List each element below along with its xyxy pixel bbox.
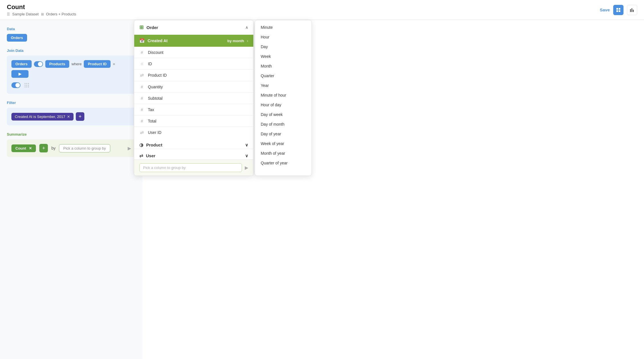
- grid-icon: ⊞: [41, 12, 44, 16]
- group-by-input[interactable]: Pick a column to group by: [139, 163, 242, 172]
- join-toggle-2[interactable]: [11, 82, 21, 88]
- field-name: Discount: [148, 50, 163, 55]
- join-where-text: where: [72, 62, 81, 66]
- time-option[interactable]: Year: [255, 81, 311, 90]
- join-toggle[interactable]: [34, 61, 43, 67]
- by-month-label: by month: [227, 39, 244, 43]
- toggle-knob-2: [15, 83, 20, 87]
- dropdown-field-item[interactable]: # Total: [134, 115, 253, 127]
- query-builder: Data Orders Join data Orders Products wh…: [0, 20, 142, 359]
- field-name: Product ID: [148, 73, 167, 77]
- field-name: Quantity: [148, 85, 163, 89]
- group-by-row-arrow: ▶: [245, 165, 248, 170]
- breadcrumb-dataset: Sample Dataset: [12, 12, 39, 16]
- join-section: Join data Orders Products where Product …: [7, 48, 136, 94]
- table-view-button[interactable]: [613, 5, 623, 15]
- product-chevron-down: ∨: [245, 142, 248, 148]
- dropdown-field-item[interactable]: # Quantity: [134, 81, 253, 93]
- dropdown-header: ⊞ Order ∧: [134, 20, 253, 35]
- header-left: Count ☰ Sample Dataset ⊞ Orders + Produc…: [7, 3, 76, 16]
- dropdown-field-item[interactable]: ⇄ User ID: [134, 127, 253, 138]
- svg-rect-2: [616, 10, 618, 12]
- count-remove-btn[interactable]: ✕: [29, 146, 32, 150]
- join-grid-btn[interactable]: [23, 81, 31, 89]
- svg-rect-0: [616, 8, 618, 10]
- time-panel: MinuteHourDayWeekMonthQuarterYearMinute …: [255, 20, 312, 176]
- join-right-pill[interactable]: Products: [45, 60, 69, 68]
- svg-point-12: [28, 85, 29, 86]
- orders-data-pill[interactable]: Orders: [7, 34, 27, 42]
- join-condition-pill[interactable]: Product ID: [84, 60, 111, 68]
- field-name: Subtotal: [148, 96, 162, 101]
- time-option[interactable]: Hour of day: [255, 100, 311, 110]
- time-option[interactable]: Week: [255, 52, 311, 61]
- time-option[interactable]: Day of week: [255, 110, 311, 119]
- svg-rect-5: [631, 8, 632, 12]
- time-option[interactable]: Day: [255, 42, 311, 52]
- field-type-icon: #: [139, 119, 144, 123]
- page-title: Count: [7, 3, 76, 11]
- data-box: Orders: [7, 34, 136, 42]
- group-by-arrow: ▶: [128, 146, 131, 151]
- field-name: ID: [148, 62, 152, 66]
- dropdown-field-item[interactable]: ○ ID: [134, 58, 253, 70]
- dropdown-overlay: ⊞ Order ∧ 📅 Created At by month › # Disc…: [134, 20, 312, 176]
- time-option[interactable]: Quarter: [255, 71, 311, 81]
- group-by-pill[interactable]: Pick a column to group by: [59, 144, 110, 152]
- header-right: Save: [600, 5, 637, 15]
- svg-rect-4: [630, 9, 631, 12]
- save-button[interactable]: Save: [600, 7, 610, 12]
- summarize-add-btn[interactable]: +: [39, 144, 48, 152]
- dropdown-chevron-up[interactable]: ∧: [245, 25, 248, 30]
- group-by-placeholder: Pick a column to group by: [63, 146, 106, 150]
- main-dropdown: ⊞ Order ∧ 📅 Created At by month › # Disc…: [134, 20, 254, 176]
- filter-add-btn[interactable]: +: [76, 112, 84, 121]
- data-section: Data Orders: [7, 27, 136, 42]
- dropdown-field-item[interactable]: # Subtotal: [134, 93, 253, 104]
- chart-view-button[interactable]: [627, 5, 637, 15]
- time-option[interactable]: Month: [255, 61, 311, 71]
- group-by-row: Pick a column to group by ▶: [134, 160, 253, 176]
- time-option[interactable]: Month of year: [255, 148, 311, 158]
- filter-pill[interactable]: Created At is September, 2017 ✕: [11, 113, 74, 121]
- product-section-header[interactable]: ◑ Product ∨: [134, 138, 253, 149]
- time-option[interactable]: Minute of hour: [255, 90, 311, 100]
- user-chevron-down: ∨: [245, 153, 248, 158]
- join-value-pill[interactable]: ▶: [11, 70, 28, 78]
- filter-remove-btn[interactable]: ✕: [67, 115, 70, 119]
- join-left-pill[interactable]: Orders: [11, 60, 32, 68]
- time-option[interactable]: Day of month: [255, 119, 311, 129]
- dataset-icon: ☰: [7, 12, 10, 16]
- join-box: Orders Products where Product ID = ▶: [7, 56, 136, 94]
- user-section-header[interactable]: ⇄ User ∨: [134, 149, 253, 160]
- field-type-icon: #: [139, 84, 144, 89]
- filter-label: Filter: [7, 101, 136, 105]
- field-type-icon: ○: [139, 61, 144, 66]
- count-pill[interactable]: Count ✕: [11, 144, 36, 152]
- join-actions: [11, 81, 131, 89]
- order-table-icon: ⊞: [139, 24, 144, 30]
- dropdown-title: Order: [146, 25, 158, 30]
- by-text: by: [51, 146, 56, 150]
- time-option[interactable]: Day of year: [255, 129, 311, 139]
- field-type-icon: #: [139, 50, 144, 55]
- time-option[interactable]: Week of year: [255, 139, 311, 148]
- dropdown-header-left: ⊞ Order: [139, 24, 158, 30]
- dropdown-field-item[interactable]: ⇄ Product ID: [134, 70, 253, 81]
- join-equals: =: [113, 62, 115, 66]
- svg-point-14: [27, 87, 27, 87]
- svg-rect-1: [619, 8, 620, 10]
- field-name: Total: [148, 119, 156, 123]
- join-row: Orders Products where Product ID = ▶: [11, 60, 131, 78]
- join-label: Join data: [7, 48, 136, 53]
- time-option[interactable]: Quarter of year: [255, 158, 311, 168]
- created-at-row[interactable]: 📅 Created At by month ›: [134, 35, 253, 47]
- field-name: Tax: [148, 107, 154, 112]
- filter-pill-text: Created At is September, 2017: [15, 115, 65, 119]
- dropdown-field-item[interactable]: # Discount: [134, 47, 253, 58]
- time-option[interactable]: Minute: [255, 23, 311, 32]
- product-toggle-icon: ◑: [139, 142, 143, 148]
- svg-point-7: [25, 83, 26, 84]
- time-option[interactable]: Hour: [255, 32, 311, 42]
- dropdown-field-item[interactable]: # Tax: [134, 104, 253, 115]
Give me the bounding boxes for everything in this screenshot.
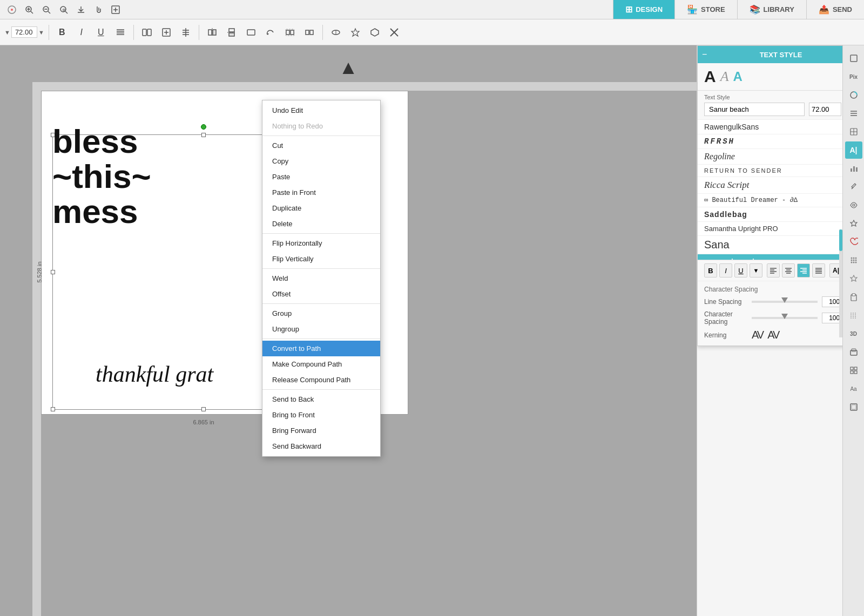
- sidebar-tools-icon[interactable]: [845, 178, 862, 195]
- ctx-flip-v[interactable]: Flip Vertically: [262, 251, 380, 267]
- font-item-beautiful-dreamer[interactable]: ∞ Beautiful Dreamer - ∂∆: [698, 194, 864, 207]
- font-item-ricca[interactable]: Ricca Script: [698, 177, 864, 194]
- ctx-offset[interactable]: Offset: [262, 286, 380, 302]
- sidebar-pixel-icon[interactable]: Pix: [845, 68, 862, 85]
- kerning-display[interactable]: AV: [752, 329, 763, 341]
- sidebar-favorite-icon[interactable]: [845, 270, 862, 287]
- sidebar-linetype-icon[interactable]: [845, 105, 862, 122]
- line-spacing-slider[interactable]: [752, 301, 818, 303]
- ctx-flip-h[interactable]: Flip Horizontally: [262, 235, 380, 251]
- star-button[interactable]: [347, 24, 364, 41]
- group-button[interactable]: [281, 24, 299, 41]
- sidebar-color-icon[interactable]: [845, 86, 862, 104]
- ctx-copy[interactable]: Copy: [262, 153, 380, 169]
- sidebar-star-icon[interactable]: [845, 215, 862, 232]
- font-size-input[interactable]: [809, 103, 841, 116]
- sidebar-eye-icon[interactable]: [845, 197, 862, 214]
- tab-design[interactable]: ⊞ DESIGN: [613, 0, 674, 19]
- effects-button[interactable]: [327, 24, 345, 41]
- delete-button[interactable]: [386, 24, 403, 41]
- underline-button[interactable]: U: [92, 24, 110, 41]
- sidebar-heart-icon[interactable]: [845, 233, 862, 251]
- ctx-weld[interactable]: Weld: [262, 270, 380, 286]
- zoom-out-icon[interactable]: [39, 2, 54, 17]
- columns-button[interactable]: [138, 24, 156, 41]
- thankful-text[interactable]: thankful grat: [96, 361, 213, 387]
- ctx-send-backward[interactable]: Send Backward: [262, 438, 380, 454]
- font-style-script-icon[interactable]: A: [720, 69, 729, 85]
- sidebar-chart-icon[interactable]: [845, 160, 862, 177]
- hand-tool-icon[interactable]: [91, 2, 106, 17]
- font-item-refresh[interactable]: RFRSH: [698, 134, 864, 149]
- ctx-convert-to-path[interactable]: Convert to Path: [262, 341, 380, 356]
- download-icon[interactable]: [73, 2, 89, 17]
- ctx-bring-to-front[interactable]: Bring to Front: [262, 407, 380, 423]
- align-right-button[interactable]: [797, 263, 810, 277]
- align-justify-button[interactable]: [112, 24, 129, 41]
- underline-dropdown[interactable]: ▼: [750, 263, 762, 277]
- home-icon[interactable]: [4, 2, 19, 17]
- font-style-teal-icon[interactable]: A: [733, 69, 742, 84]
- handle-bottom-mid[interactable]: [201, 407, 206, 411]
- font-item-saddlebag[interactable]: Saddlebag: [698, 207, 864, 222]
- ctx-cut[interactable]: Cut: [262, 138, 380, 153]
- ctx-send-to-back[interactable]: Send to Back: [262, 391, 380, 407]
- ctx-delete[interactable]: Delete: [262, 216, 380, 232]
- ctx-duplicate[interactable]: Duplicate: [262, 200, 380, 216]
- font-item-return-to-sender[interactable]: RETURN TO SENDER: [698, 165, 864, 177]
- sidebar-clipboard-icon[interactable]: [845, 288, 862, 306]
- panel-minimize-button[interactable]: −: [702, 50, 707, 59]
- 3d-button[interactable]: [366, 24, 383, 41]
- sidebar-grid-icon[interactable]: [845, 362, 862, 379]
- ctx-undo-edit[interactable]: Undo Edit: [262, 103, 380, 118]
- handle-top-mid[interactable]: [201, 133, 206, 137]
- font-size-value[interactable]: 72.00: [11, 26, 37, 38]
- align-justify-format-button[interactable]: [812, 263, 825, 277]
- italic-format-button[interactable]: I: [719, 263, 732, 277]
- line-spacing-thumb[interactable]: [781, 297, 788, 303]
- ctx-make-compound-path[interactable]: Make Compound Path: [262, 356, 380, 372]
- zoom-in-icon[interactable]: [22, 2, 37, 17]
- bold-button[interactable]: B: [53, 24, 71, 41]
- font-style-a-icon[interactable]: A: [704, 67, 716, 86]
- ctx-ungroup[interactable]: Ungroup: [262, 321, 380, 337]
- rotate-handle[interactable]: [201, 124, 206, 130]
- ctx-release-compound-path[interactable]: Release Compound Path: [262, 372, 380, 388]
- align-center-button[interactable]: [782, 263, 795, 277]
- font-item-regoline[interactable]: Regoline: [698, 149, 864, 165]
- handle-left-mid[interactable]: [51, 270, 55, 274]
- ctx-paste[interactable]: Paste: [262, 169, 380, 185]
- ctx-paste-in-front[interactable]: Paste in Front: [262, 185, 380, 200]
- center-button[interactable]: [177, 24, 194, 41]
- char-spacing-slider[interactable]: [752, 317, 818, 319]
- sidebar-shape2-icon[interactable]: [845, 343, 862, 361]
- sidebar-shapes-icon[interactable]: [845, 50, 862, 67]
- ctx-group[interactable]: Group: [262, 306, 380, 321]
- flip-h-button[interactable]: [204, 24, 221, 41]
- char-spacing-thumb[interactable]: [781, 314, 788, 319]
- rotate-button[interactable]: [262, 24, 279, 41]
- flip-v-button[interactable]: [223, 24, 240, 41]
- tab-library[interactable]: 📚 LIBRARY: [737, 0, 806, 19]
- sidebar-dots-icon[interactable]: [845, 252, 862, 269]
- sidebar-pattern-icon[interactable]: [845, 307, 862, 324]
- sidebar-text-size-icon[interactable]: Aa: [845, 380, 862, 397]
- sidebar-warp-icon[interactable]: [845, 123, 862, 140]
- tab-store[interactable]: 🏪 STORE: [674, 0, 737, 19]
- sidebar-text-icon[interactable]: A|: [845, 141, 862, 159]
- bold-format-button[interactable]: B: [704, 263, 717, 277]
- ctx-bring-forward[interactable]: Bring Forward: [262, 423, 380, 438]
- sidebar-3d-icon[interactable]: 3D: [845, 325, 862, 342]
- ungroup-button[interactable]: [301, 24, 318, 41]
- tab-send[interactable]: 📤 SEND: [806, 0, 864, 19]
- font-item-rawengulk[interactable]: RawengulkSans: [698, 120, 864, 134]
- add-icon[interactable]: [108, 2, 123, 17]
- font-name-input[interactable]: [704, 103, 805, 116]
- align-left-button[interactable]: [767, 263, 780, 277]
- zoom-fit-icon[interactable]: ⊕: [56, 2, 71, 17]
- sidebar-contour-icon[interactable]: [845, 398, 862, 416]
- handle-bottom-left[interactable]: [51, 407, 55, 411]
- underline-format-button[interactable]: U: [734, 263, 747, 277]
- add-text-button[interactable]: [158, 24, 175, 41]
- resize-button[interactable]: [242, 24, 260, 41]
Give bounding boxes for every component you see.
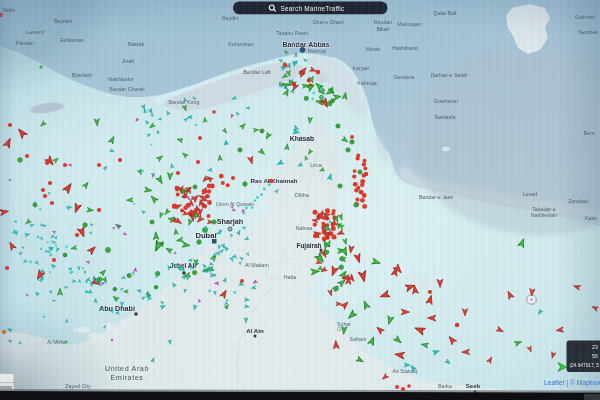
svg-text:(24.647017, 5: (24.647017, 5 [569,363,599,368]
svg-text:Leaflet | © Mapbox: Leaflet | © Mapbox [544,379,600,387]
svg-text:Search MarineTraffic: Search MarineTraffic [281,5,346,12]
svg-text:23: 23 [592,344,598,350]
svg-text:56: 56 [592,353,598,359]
※
Problem to work on: Leaving the pictures aside, write out only the lines from the one containing "Give bounding boxes" through the end of the material, exactly as they stand.

Solved problem:
Give bounding boxes for every component you see.
svg-text:(24.647017, 5: (24.647017, 5 [569,363,599,368]
svg-text:Leaflet | © Mapbox: Leaflet | © Mapbox [544,379,600,387]
svg-text:Search MarineTraffic: Search MarineTraffic [281,5,346,12]
svg-text:23: 23 [592,344,598,350]
svg-text:56: 56 [592,353,598,359]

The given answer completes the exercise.